As a long-lasting interest in our group, we have been pushing the boundary of biocatalysis by directed evolution of enzymes, pathways, and genomes, as well as by integrating biocatalysis with chemocatalysis for catalytic transformations of interest. For example, we combined directed evolution with metabolic engineering to establish a new fermentative process to produce 100% pure xylitol from a mixture of pentose sugars (major components of hemicellulose)¹. In addition, we developed several cooperative tandem catalysis, including the combinations of ruthenium-based metathesis catalyst and P450 enzymes for the synthesis of enantioenriched epoxides^2,3, and the merger of rhodium-catalyzed diazo coupling and ‘ene’ reductases enabled reduction to synthesize enantioenriched succinate derivatives⁴.

Recently, development of photocatalysis has spurred the discovery of new reactivity from known enzymes. The Hyster group from Princeton University has made significant progress in this area, such as asymmetric debromination/deacetoxylation^5,6, and intramolecular radical cyclizations^7,8. In 2018, our group in collaboration with the Hartwig group from the University of California at Berkeley also achieved an interesting stereoconvergent reduction by cooperative photoinduced isomerization and enzymatic reduction⁹. However, so far photo-induced enzymatic catalysis has not been used for cross-coupling of two molecules (Fig. 1a). On the other hand, radical hydroalkylation of alkenes provides a versatile strategy for the construction of C(sp3)−C(sp3) bonds. But stereoselective hydroalkylation of electrophilic alkyl radicals with alkenes is less developed, and particularly access to functional molecules bearing a γ-stereocenter remains rare (Fig. 1b).

This caught our interest and we envisioned that enzymes might provide possibility to overcome the difficulty in stereochemical control of the remote prochiral radical intermediate, while the mild visible-light-induced radical process could open up new biocatalytic avenues. Based on the ‘ene’ reductase library our group had built^4,9, we screened a lot of different conditions and finally achieved an unprecedent intermolecular stereocontrolled radical hydroalkylation of terminal alkenes with α-halo carbonyls (Fig. 1c)¹⁰. In collaboration with the Binju Wang group, a computational chemistry group from Xiamen University, we conducted detailed mechanistic studies combining wet experiments and computational simulations.

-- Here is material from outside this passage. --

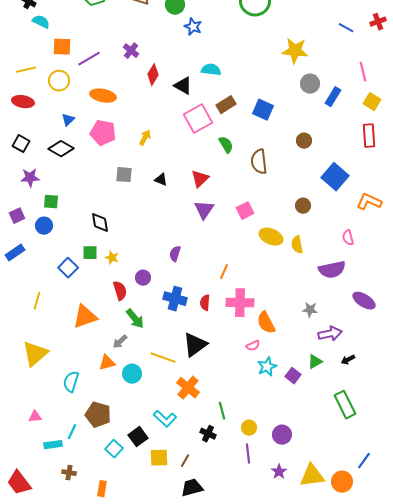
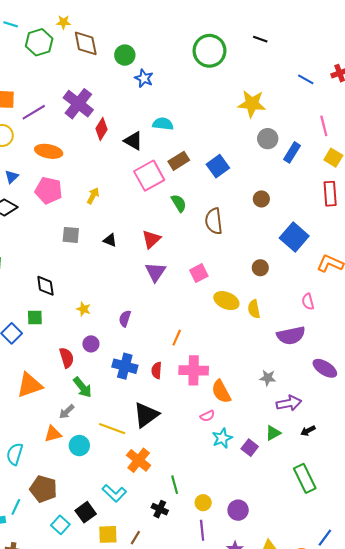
purple cross: (131, 51) -> (78, 104), size x1.8
blue square: (263, 110) -> (218, 166), turned 30
yellow star: (112, 258) -> (84, 309), moved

The key to this “all-in-one photoenzymatic catalysis” is the unique property of the ‘ene’ reductase. It forms the key EDA (electron donor-acceptor) complex upon substrates complexation, which serves as visible-light-absorbing antenna and triggers radical process upon light-excitation. The enzyme active site steers the course of radical to an intermolecular reaction pathway with the overall stereochemistry under control.

Driving biocatalysis with visible light is a highly promising yet under-developed area with ample opportunities to discover new-to-nature reactions. As a part of U.S. Department of Energy ‘s Center for Advanced Bioenergy and Bioproducts Innovation (CABBI), we also believe the new photoenzymatic catalysis developed here can serve as a proof-of-concept for the development of novel biocatalysts for bioproduct upgrading and we are actively exploring several native or artificial photoenzyme-catalyzed new-to-nature reactions using fatty acids as starting materials.

Fig. 1 Visible-light-driven new-to-nature enzymatic catalysis.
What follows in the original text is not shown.